The Dasuki situation is also bookended by various unethical scenarios, including an army of openly corrupt men at the top of the president’s party and his inner circles who enjoy Buhari’s protection and have made his game a joke.
Still, Dasuki remains behind bars: unfettered in law but not by politics. This is why the next couple of days will be historic: if Buhari wins, Dasuki will remain behind bars for the next four years because clearly, his predicament is less about corruption than about his role in the 1985 coup that booted Buhari from power to a house with two television channels.

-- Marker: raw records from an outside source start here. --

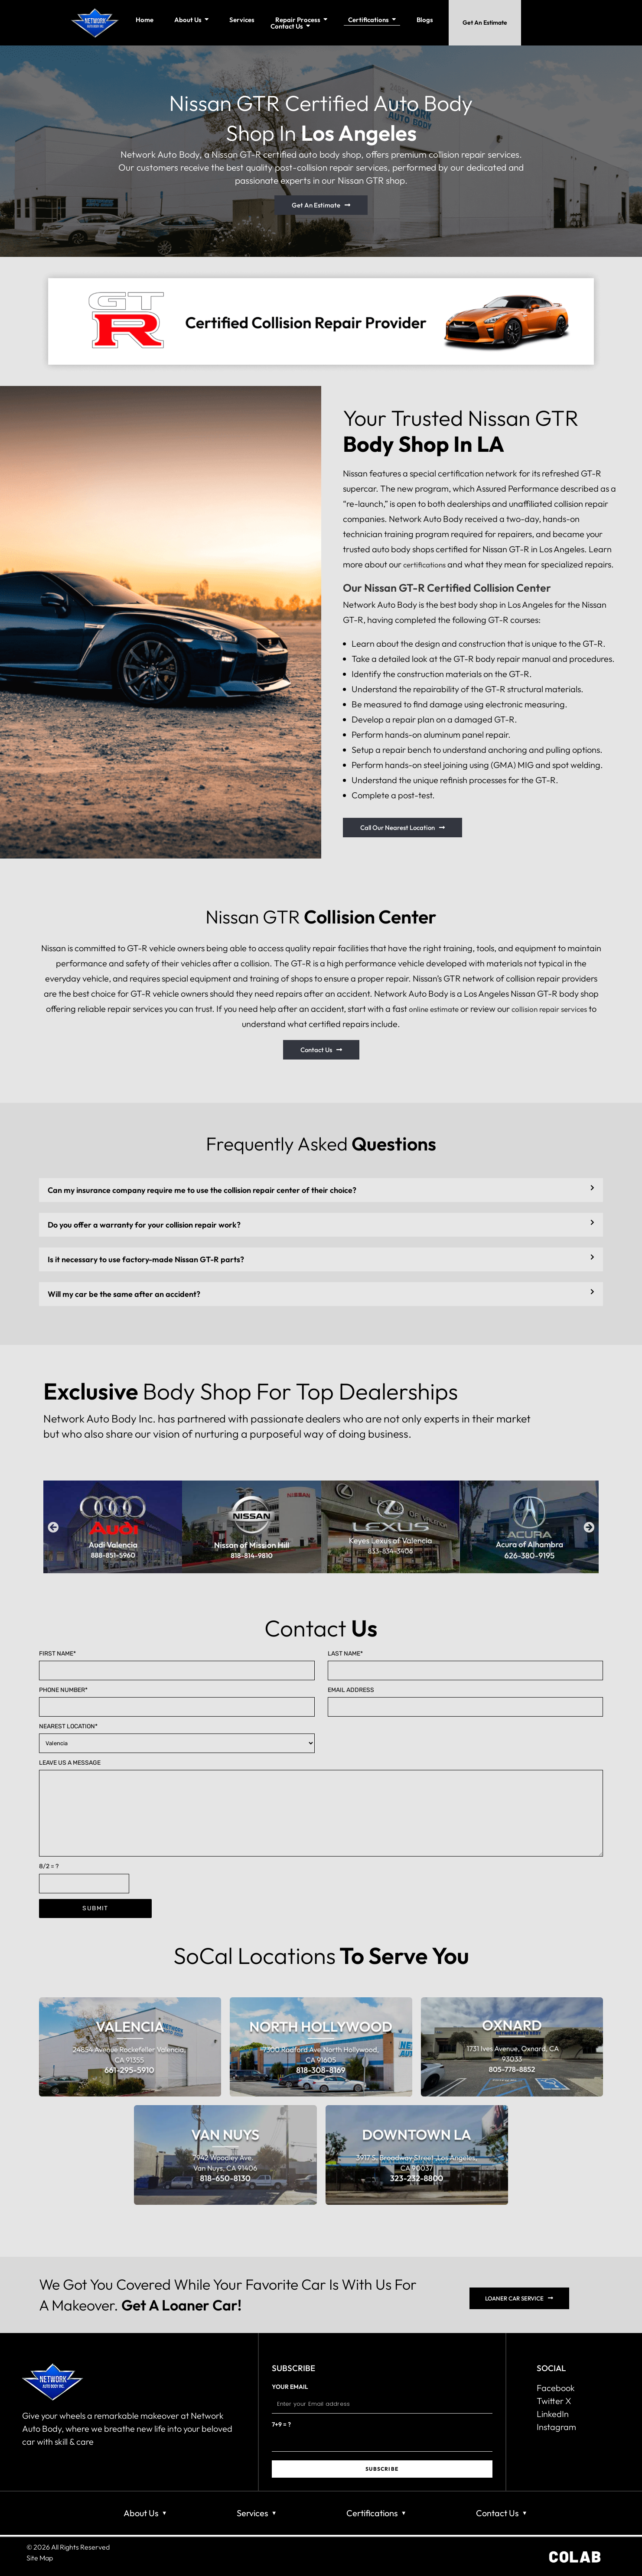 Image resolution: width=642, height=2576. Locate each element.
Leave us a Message (321, 1808)
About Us (141, 2512)
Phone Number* (177, 1701)
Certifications (372, 2512)
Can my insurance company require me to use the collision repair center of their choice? (202, 1190)
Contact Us (497, 2512)
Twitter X (554, 2400)
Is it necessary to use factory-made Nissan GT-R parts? (146, 1259)
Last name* (465, 1664)
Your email (382, 2400)
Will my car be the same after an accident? (124, 1294)
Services (252, 2512)
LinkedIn (553, 2413)
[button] (321, 1190)
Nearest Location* (177, 1738)
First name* (177, 1664)
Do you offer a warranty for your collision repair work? (144, 1225)
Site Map (39, 2557)
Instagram (556, 2426)
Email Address (465, 1701)
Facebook (556, 2387) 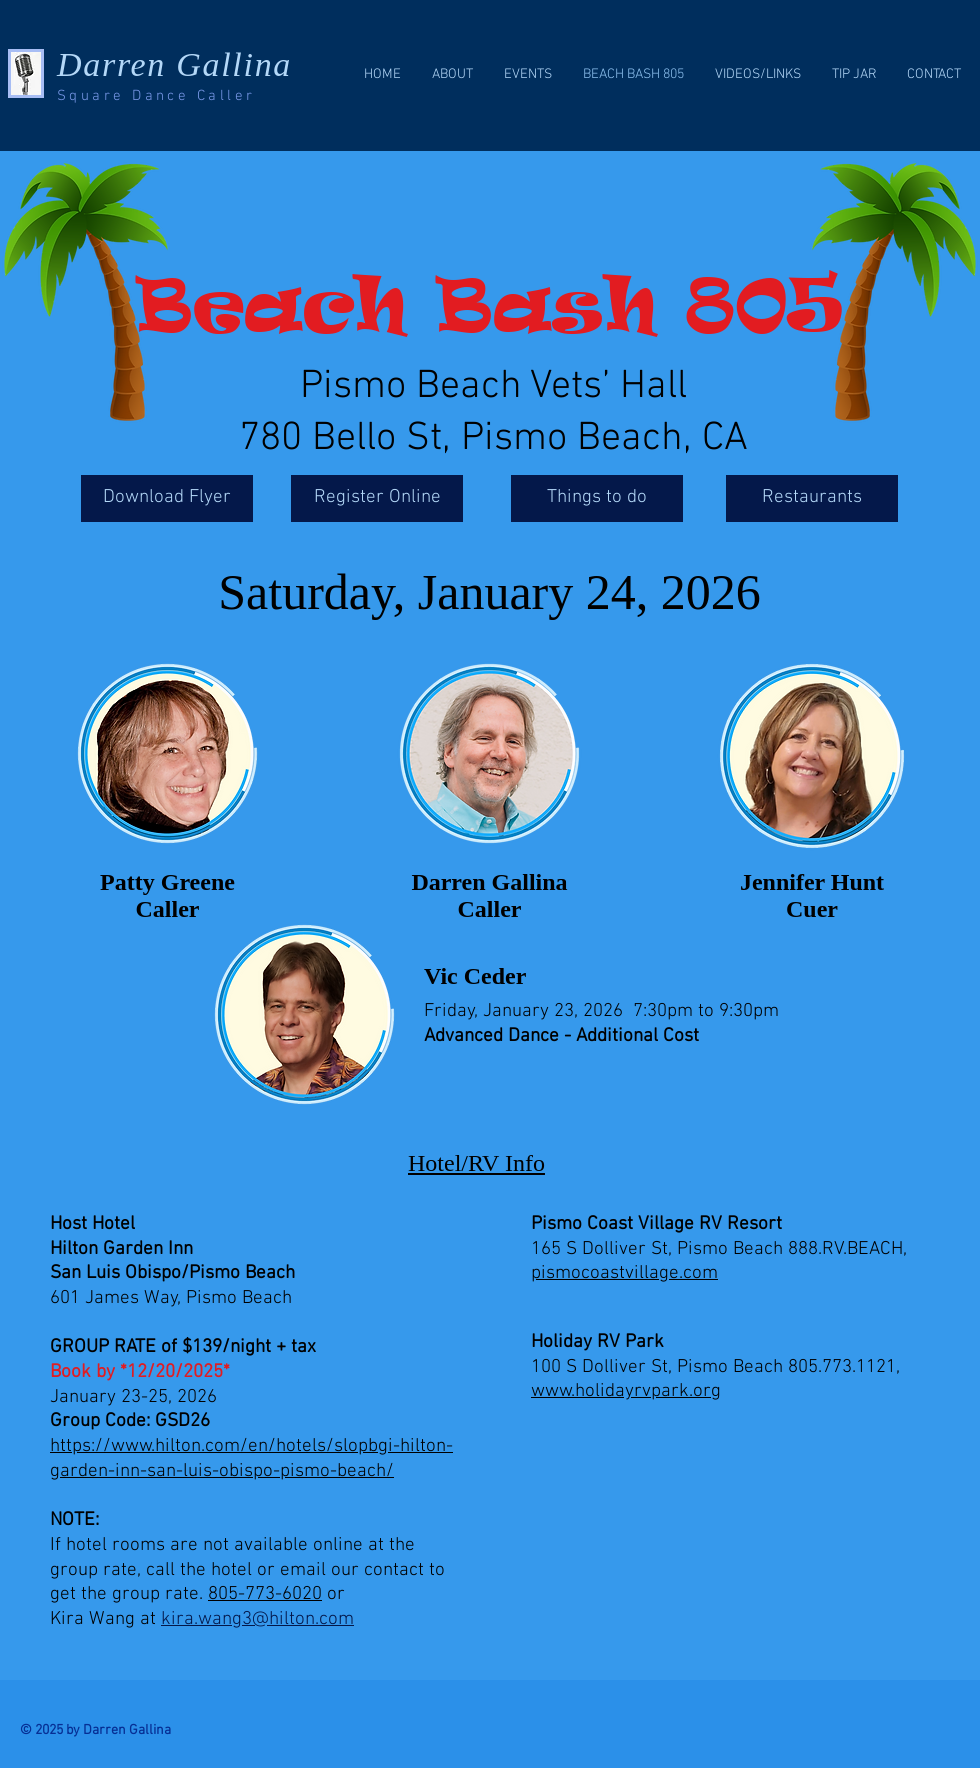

If Atiku Abubakar wins, Dasuki will most likely be free within days of his inauguration as the new government “obeys” the courts.
Whether Buhari lasts the next four months or next four years, history will examine closely his injury of the democratic principle that has divided Nigeria not between what is right and what is wrong, but between who is strong and who is weak; who is in control and who is to be controlled.
Future governments would do well to remember that not only is their time in control very brief, but that a dictatorial mindset contaminates the concept of democracy. What makes democracy work is the rule of law, but it is useless if someone refuses to accept the separation of powers.
Finally, what about all the other Nigerians who collected money from ONSA who have never been named? It is not Dasuki who is suppressing those, and similar, records.